"Ça s'appelle la création d'un numerus clausus" : à l'Assemblée nationale, la réforme de l'université crée de vifs débats

Le projet de loi relatif à l'orientation et la réussite des élèves est examiné depuis mardi soir à l'Assemblée nationale. Dans l'hémicycle, la réforme induit des débats houleux et certains dénoncent l'instauration d'une sélection déguisée. 

La ministre de l\'Enseignement supérieur, de la Recherche et de l\'Innovation Frédérique Vidal, lors des questions au gouvernement, à l\'Assemblée nationale, le 22 novembre. 
La ministre de l'Enseignement supérieur, de la Recherche et de l'Innovation Frédérique Vidal, lors des questions au gouvernement, à l'Assemblée nationale, le 22 novembre.  (FRANCOIS GUILLOT / AFP)

Les débats ont déjà été très vifs à l'Assemblée nationale, mardi 12 décembre, alors que les députés démarraient l'examen du projet de loi relatif à l'orientation et la réussite des élèves. Après la débâcle de la plateforme admission post-bac (APB) cet été, le gouvernement souhaite mettre fin au tirage au sort et augmenter le taux de réussite en première année de Licence. Mais, dans l'Hémicycle, la gauche reproche au gouvernement d'instaurer une sélection déguisée via sa réforme de l'entrée à l'université. La majorité présidentielle s'en défend.  

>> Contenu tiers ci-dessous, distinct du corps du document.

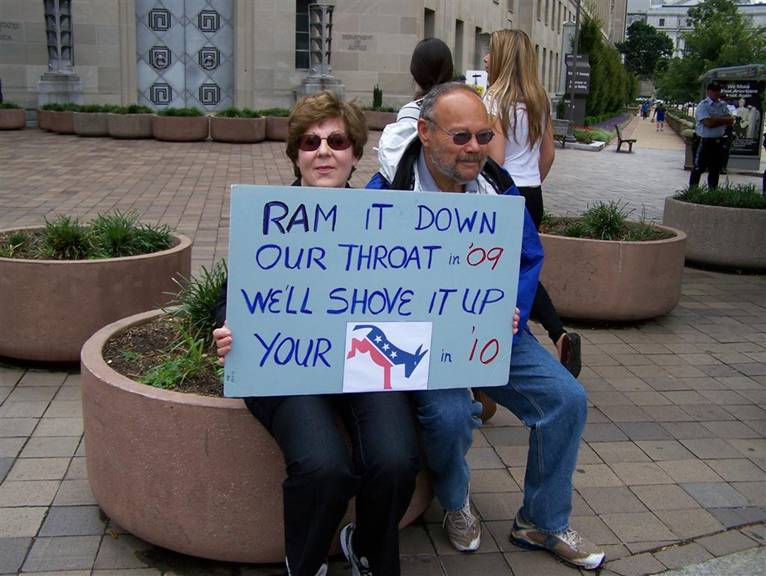 You are a GUI agent. You are given a task and a screenshot of the screen. Output one action in this format:
    pyautogui.click(x=<x>, y=<y>)
    Task: Click on the planters
    The height and width of the screenshot is (576, 766).
    Given the screenshot: What is the action you would take?
    pyautogui.click(x=619, y=264), pyautogui.click(x=143, y=397), pyautogui.click(x=44, y=278), pyautogui.click(x=725, y=225)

En préambule de l'examen du projet de loi, Frédérique Vidal, ministre de l'Enseignement supérieur, a posé les bases : non, cette réforme n'instaure pas la sélection à l'université, selon elle. "Si le baccalauréat est et demeure le seul passeport pour l'enseignement supérieur, nous avons l'obligation de proposer à chacun un parcours personnalisé au sein de la formation qu'il a choisie", a exposé la ministre devant les députés. 

Pour un bachelier qui candidate dans une filière mais qui a besoin de consolider certaines connaissances ou d'apprendre à s'organiser, les équipes pédagogiques proposeront des modules de méthodologie ou des enseignements lui permettant de se renforcerFrédérique Vidal, ministre de l'Enseignement supérieurà l'Assemblée nationale

Mais ces remises à niveau obligatoires, qui ont pour objectif de lutter contre le taux d'échec en première année, masquent le problème, estime une partie de la gauche. "On va nous proposer de décider d'ajuster le nombre d'étudiants au nombre de places disponibles", s'insurge Jean-Luc Mélenchon, président du groupe La France insoumise à l'Assemblée nationale. Le député des Bouches-du-Rhône estime que le véritable problème est le manque de places à l'université. "Ce qui est en train de se faire, ça s'appelle la création d'un numerus clausus. Tout ça est emballé de toutes sortes de considérations sur la personnalisation des parcours et autres sottises. La liberté de choisir personnellement les études que l'on fait se confond avec la liberté de choisir sa vie et c'est contre cela que vous allez", a-t-il lancé.

Des pré-requis à géométrie variable

Les débats sont donc déjà mouvementés alors que le texte est relativement court. Il ne comporte que six articles. Le premier - le plus important - est celui qui instaure les principales mesures de cette réforme. Il s'agit de la nouvelle plateforme Parcoursup, l'étude des dossiers des élèves de Terminale par les universités et non plus par un algorithme, et ces remises à niveau obligatoires si l'université considère que l'élève n'a pas les compétences minimales pour débuter la licence de son choix.

L'examen du projet de loi doit durer trois jours mais, avant même le vote du premier article, le gouvernement a apporté des précisions sur les pré-requis, les compétences nécessaires aux élèves de Terminale pour intégrer une formation du supérieur. Ces attendus nationaux ont été publiés sur le site internet de l'Enseignement supérieur dès mardi soir. Par exemple, pour entrer en licence de droit, il sera demandé à tous les bacheliers d'avoir suivi un module de découverte du droit.

Un cadre flou 

Pour toutes les autres filières, c'est assez vague. Par exemple, en psychologie - une filière en tension -, les bacheliers devront "disposer de compétences de raisonnement logique et d'argumentation" ou encore "savoir travailler de façon autonome et organiser leur travail". Les universités devront ensuite décliner ces pré-requis puis examiner les dossiers des élèves. Le cadre national étant flou, les universités pourront donc avoir une marge de manoeuvre assez grande. Quand, en Staps (la filière sport), les attendus nationaux exigent que les élèves disposent "de compétences scientifiques", on peut imaginer que certaines universités seront plus exigeantes que d'autres et demanderont obligatoirement d'avoir un Bac scientifique. Sinon, il faudra passer par une remise à niveau qui pourrait être très contraignante, voire dissuasive. Il y a fort à parier que le débat dérive rapidement sur ces attendus.